It might be inutitive to assume that the Earth is fixed and everything is moving with respect to it, but that's just because the Earth is so big and heavy. Every motion you, a car, or a plane makes it ultimately pushes itself off of the earth, which seems to sit still.
When you consider other things, though, it becomes less clear which is "moving" and which is not. You see a plane flying fast overhead...but if you're on the plane, you seem to be sitting still. Indeed if you were knocked out and woke up on a plane, you wouldn't even know you're moving 600 mph unless someone told you. If you're driving a car, it doesn't really matter whether you get hit by an 18-wheeler or the 18 wheeler hits you. The effect is physically and mathematically identical.
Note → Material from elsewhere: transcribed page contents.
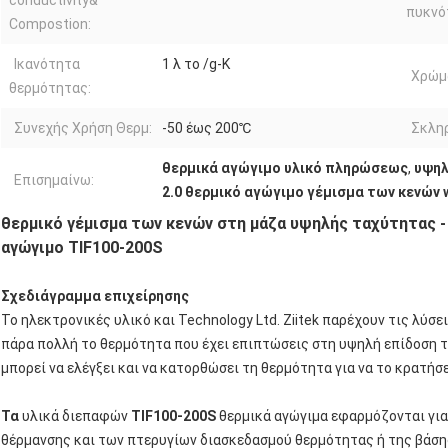
conductivity&
πυκνό
Compostion:
Ικανότητα
1 λ το /g-K
Χρώμ
θερμότητας:
Συνεχής Χρήση Θερμ:
-50 έως 200℃
Σκλη
θερμικά αγώγιμο υλικό πληρώσεως
,
υψηλ
Επισημαίνω:
2.0 θερμικό αγώγιμο γέμισμα των κενών 
θερμικό γέμισμα των κενών στη μάζα υψηλής ταχύτητας -
αγώγιμο TIF100-200S
Σχεδιάγραμμα επιχείρησης
Το ηλεκτρονικές υλικό και Technology Ltd. Ziitek παρέχουν τις λύσ
πάρα πολλή το θερμότητα που έχει επιπτώσεις στη υψηλή επίδοση τ
μπορεί να ελέγξει και να κατορθώσει τη θερμότητα για να το κρατήσ
Τα
υλικά διεπαφών
TIF100-200S
θερμικά αγώγιμα εφαρμόζονται για 
θέρμανσης και των πτερυγίων διασκεδασμού θερμότητας ή της βάσης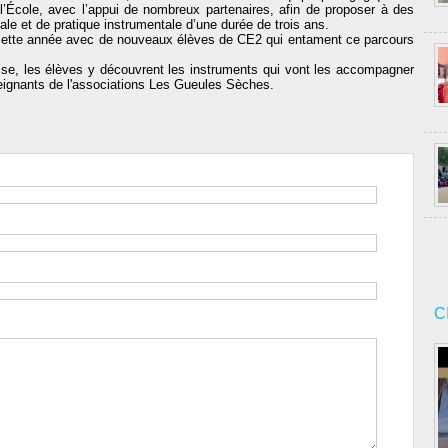
 l’École, avec l’appui de nombreux partenaires, afin de proposer à des
e et de pratique instrumentale d’une durée de trois ans.
le cette année avec de nouveaux élèves de CE2 qui entament ce parcours
sse, les élèves y découvrent les instruments qui vont les accompagner
seignants de l'associations Les Gueules Sèches.
C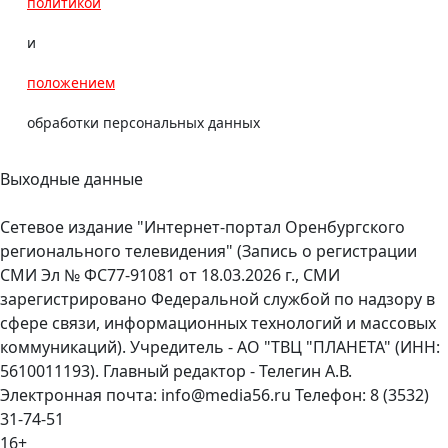
политикой
и
положением
обработки персональных данных
Выходные данные
Сетевое издание "Интернет-портал Оренбургского
регионального телевидения" (Запись о регистрации
СМИ Эл № ФС77-91081 от 18.03.2026 г., СМИ
зарегистрировано Федеральной службой по надзору в
сфере связи, информационных технологий и массовых
коммуникаций). Учредитель - АО "ТВЦ "ПЛАНЕТА" (ИНН:
5610011193). Главный редактор - Телегин А.В.
Электронная почта: info@media56.ru Телефон: 8 (3532)
31-74-51
16+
Likewise with the "moving pavement". You are moving relative to it as much as it is moving relative to you. This might be hard to grasp because the Earth has appeared to be "fixed" all your life. Perhaps then you have to leave the Earth (at least in your mind) to overcome this. Imagine being out in space flying around. You might be moving 20,000 mph relative to earth, but relative to the sun you might be moving ~80,000 mph. Likewise the Earth is moving relative to the sun at 60,000 mph. Relative to the galaxy ~200,000 mph? What if you're an alien that came from another planet moving at yet another speed? A So which one is right? The short answer is that the're all right...it just depends on which frame of reference you look at. Usually we pick the one we're about to crash into.